= WHAT TO PRODUCE =
Your copy of the entries below should hold exactly the lines from the one containing "авторские пояснения и" to the one containing "44-й чемпионат мира по международным", inclusive, and no pictures.

= AVAILABLE RECORDS =
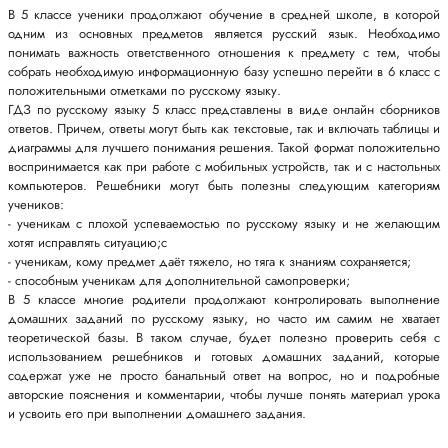
В 5 классе ученики продолжают обучение в средней школе, в которой
одним из основных предметов является русский язык. Необходимо
понимать важность ответственного отношения к предмету с тем, чтобы
собрать необходимую информационную базу успешно перейти в 6 класс с
положительными отметками по русскому языку.
ГДЗ по русскому языку 5 класс представлены в виде онлайн сборников
ответов. Причем, ответы могут быть как текстовые, так и включать таблицы и
диаграммы для лучшего понимания решения. Такой формат положительно
воспринимается как при работе с мобильных устройств, так и с настольных
компьютеров. Решебники могут быть полезны следующим категориям
учеников:
- ученикам с плохой успеваемостью по русскому языку и не желающим
хотят исправлять ситуацию;c
- ученикам, кому предмет даёт тяжело, но тяга к знаниям сохраняется;
- способным ученикам для дополнительной самопроверки;
В 5 классе многие родители продолжают контролировать выполнение
домашних заданий по русскому языку, но часто им самим не хватает
теоретической базы. В таком случае, будет полезно проверить себя с
использованием решебников и готовых домашних заданий, которые
содержат уже не просто банальный ответ на вопрос, но и подробные
авторские пояснения и комментарии, чтобы лучше понять материал урока
и усвоить его при выполнении домашнего задания.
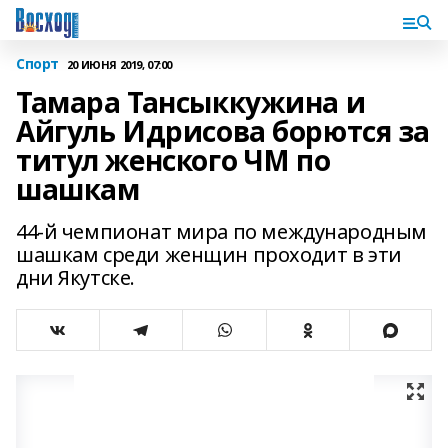
Спорт
20 ИЮНЯ 2019, 07:00
Тамара Тансыккужина и
Айгуль Идрисова борются за
титул женского ЧМ по
шашкам
44-й чемпионат мира по международным
шашкам среди женщин проходит в эти
дни Якутске.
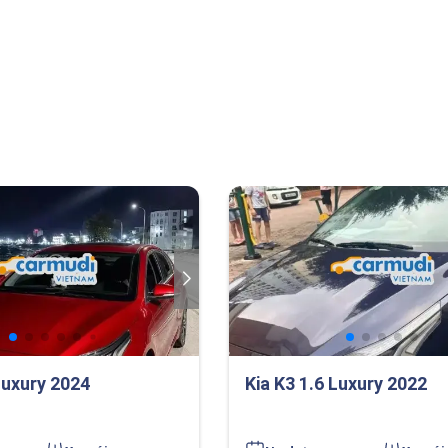
Luxury 2024
Kia K3 1.6 Luxury 2022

= RESULT FOR THIS TASK =
авторские пояснения и комментарии, чтобы лучше понять материал урока
и усвоить его при выполнении домашнего задания.
Спорт
20 ИЮНЯ 2019, 07:00
Тамара Тансыккужина и
Айгуль Идрисова борются за
титул женского ЧМ по
шашкам
44-й чемпионат мира по международным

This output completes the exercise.